• ASSIGNMENT:
Nothing in the records may be altered, and no picture may be included. Restate them in full.

**** INPUT DATA

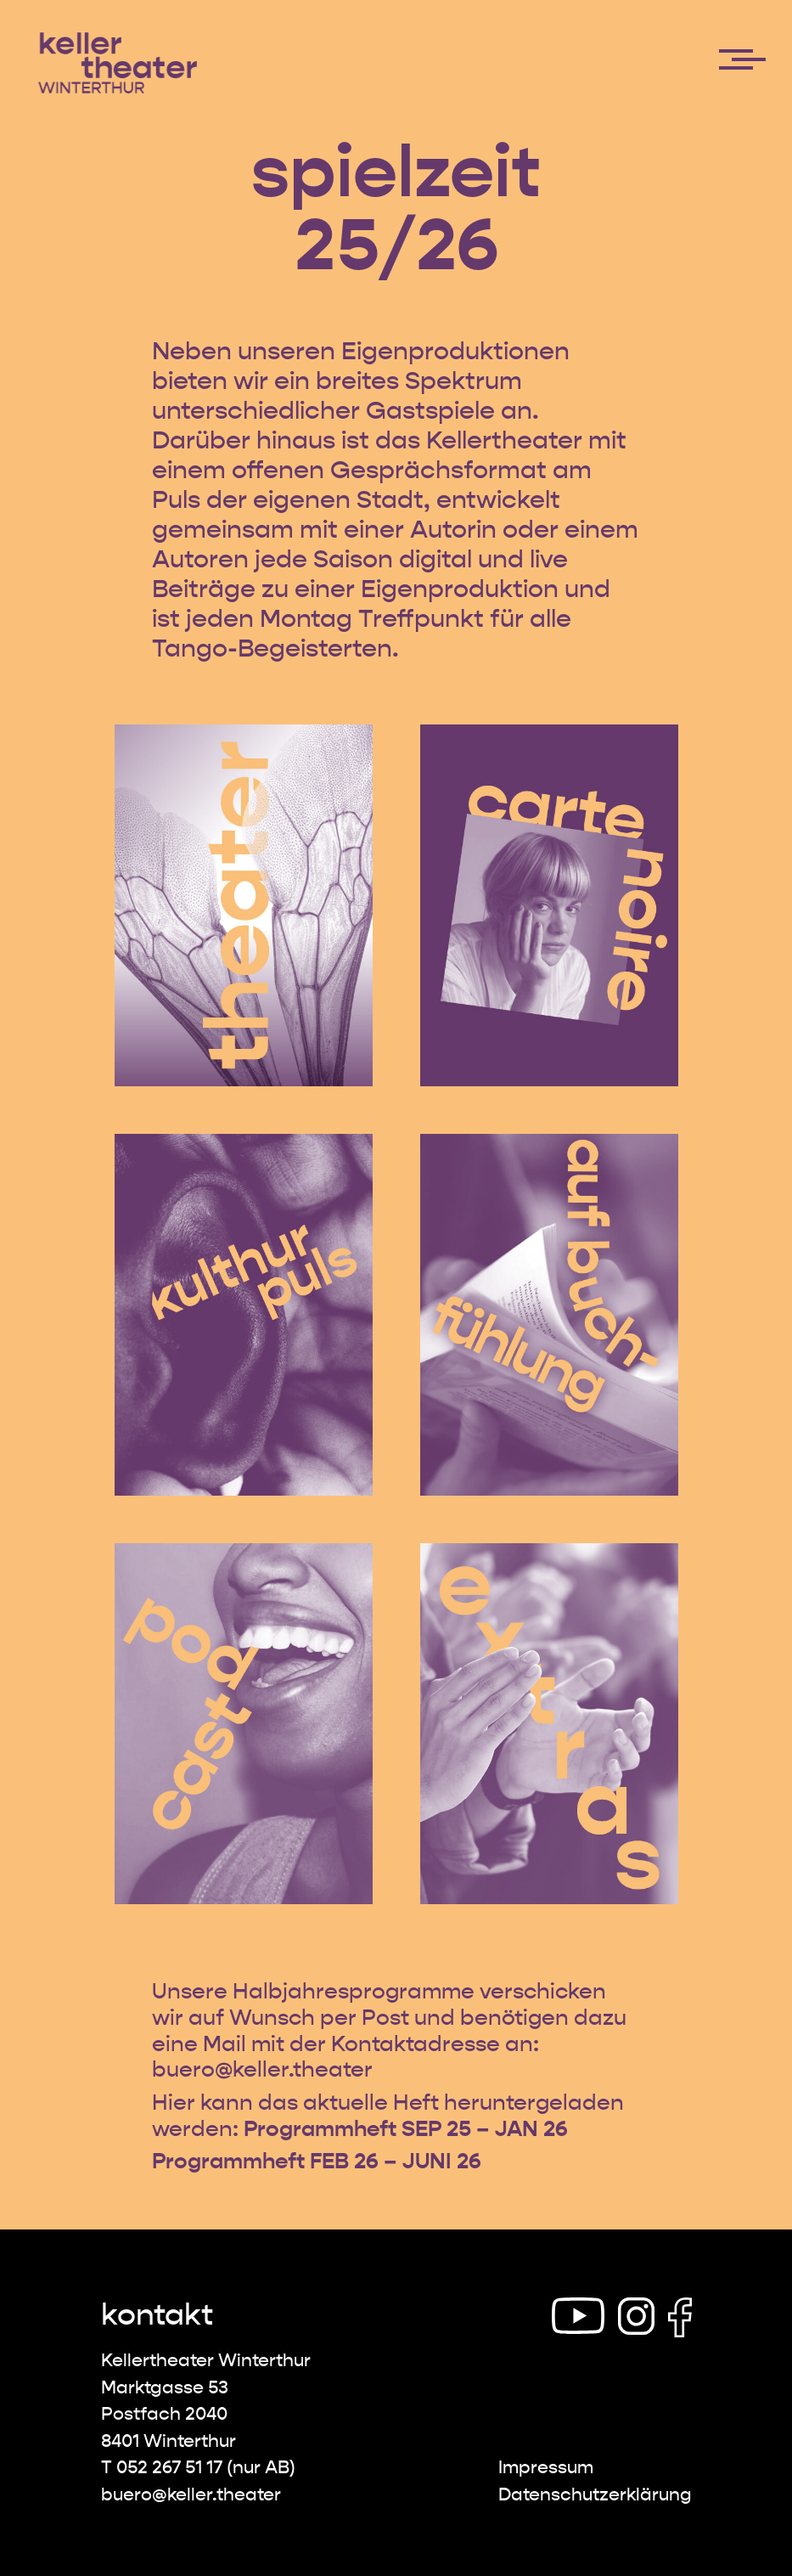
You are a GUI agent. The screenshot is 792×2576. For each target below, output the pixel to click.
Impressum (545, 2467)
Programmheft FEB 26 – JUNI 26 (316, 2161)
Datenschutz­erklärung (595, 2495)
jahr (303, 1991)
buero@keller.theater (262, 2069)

********

• COMPLETED EXERCISE:
You are a GUI agent. The screenshot is 792×2576. For each target below, output the pixel to click.
Impressum (545, 2467)
Programmheft FEB 26 – JUNI 26 (316, 2161)
Datenschutz­erklärung (595, 2495)
jahr (303, 1991)
buero@keller.theater (262, 2069)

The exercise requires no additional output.